A little over a month ago I took a week long trip to the central coast of California to visit my parents and good friends. Something very unexpected happened upon my return to Brooklyn…I found myself miserable and burnt out. I woke up crying every morning for two weeks straight. I longed to be by the ocean in a way that was so deep it felt like my soul was struggling inside of my body. I knew something had to change. What, though? I questioned the neighborhood I live in. It has undergone some drastic changes that I don’t necessarily like or want to be an active or passive part of, and some people who are no longer part of my life live just a little too close for comfort. I questioned New York City as a whole. Is the place that has always felt like home no longer home for me? The one thing I didn’t question was, my job. I love teaching yoga. I did however, start to question how I am choosing to work as a yoga instructor.
After lots of thinking, planning, and even more tears than I can even begin to admit to, I made some big decisions. The decisions I have made scare me, but the thought of things remaining just as they are for too much longer terrifies me. Somehow, the courage inside of me to say, enough is enough, prevailed. Perhaps it was the influence of the cat I adopted days after returning from my trip to California. He, unlike my previous cat, is fearlessly curious – nothing scares or deters him. Perhaps it was the fact that playing it safe has never worked out for me. Perhaps it was the fact that I finally got too uncomfortable with things as they are. Change, it is inevitable afterall.
My friend and I went to see Elizabeth Streb’s new work, SEA, this afternoon. If you have never heard of or seen her work, this is a short glimpse into that world.
The performers have to face their fears and go for it anyway – there is no holding back or playing it safe in Streb’s work. The audience is also forced to face their fears by bearing witness to humans doing seemingly impossible feats. Magic doesn’t happen when we play it safe.
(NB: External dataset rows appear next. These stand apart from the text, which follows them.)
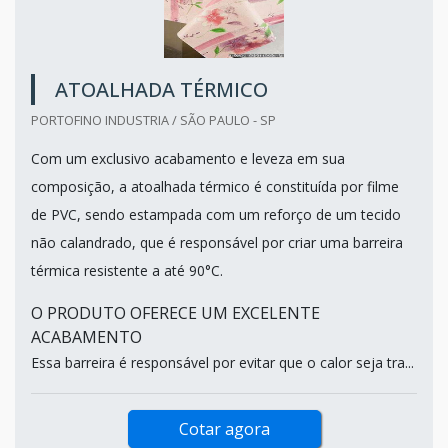
ATOALHADA TÉRMICO
PORTOFINO INDUSTRIA / SÃO PAULO - SP
Com um exclusivo acabamento e leveza em sua
composição, a atoalhada térmico é constituída por filme
de PVC, sendo estampada com um reforço de um tecido
não calandrado, que é responsável por criar uma barreira
térmica resistente a até 90°C.
O PRODUTO OFERECE UM EXCELENTE
ACABAMENTO
Essa barreira é responsável por evitar que o calor seja tra...
Cotar agora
And yet, we play it safe all the time because that is what we have been taught to do and that is what is accepted, and often expected. As I watched the dancers fly and literally fall flat on the faces, I realized I can step off my ledge and fly too. If I fall, I will get right back up and go for it again, just like the dancers did, over and over, and over again.
So, I am leaving the big apple for three months to live in California, lead my first yoga retreat in Costa Rica (more on that soon), and begin writing the book that has been begging to be born into existence for far too long now. I will plan, and put into motion, changes that I hope will make teaching yoga for a living more sustainable and enjoyable longterm. Most importantly, I will give myself the time and space to assess what it is I really want out of life. It all feels frighteningly unknown. No one, and I do mean no one, I have shared my plans with has been anything but supportive, which, quite honestly scares me a little. (Maybe I have finally succeeded in surrounding myself with people who truly do have my best interest in mind and want to see me succeed.) All my apprehensions aside, I feel ready to take a great big leap and fly.